Il difficile cammino per la pace nella Repubblica Democratica del Congo: la testimonianza
del vescovo congolese Fridolin Ambongo
I caschi blu dell’Onu e l’esercito congolese hanno condotto nei giorni scorsi un’operazione
congiunta contro un gruppo di ribelli hutu ruandese, nella parte est della Repubblica
Democratica del Congo. Secondo la Monuc, la missione Onu di peacekeeping, l’operazione
è stata necessaria per fermare le violenze perpetrate dai ribelli contro la popolazione
civile. Nonostante la guerra civile in Congo sia finita, dunque, la situazione è tutt’altro
che pacificata. E’ quanto sottolinea mons. Fridolin Ambongo, vescovo della
diocesi di Bokungu-Ikela e presidente della Commissione giustizia e pace della Conferenza
episcopale congolese, intervistato da Alessandro Gisotti:
R.
- Non c’è più la guerra come qualche anno fa ma, comunque, non c’è la pace. Adesso
sono rimasti due gruppi di ribelli che stanno facendo delle cose orribili: ammazzano
la gente, commettono violenze sulle donne. E’ terribile per noi. Anche i soldati governativi,
quando vanno lì per combattere i ribelli, a volte fanno peggio degli stessi ribelli
che vogliono combattere. Alla fine, la vittima è sempre la popolazione congolese.
D.
- Quanto è urgente che vengano ascoltate le parole dei vescovi, della Chiesa del Congo?
R.
- L’ultima volta che noi vescovi ci siamo incontrati per riflettere sulla situazione
della violenza in Congo abbiamo pubblicato una dichiarazione e poi abbiamo detto:
la dichiarazione non basta, dobbiamo andare a parlare con i “capi” di questo mondo,
da cui dipende la situazione in Congo. Nei mesi di novembre e dicembre siamo stati
in Canada, negli Stati Uniti, all’Onu, anche in Francia, in Belgio, per parlare con
i responsabili politici. Dopo il nostro passaggio all’Onu, c’è stato un cambiamento
in senso positivo in Congo. Per questo, noi lavoriamo insieme con i vescovi del Rwanda
per costruire un ponte di pace fra questi popoli.
D.
- Anche di recente nel suo viaggio in Africa, il Papa ha chiesto di non strumentalizzare
l’Africa e i suoi problemi, un qualcosa che è molto presente in Congo…
R.
- Siamo stati molto contenti di sentire il Papa dire queste cose, perché noi lo abbiamo
sempre detto. Sentire le stesse cose dalla bocca del Papa è stata per noi una gioia.

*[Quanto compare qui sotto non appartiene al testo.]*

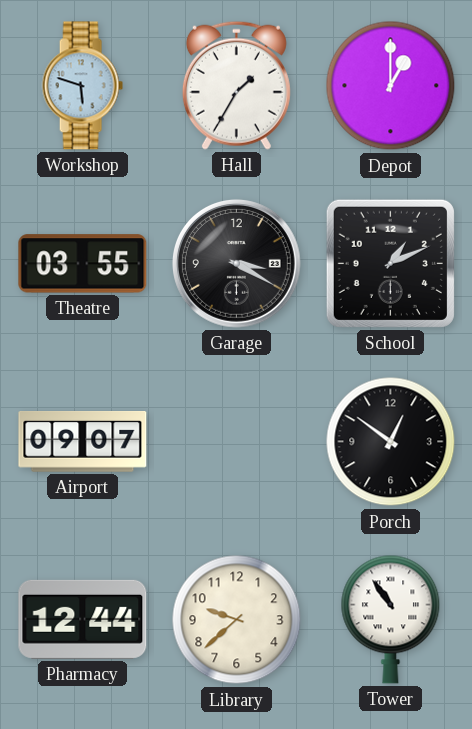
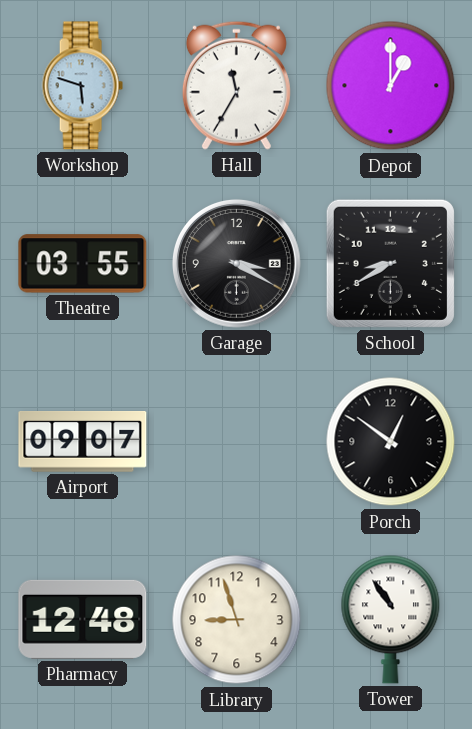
Hall: 1:35 -> 11:35
School: 1:11 -> 8:40
Pharmacy: 12:44 -> 12:48
Library: 9:38 -> 8:57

Questa è la realtà, tutte queste guerre, questa sofferenza del popolo, vengono dai
capi, alcuni sono i nostri “capi” ma i veri “capi” sono fuori del Congo, perché il
motivo che c’è dietro la guerra sono le ricchezze e di queste ricchezze approfittano
gli altri, non il popolo congolese.
D. - In ottobre
si terrà il Sinodo dei vescovi per l’Africa. Quali sono le sue speranze per questa
assemblea?
R. - Noi aspettiamo molto questo Sinodo,
perché il tema di questo Sinodo è proprio la realtà sociale dell’Africa di oggi. Noi
come Chiesa aspettiamo di parlare dei problemi dell’Africa in profondità.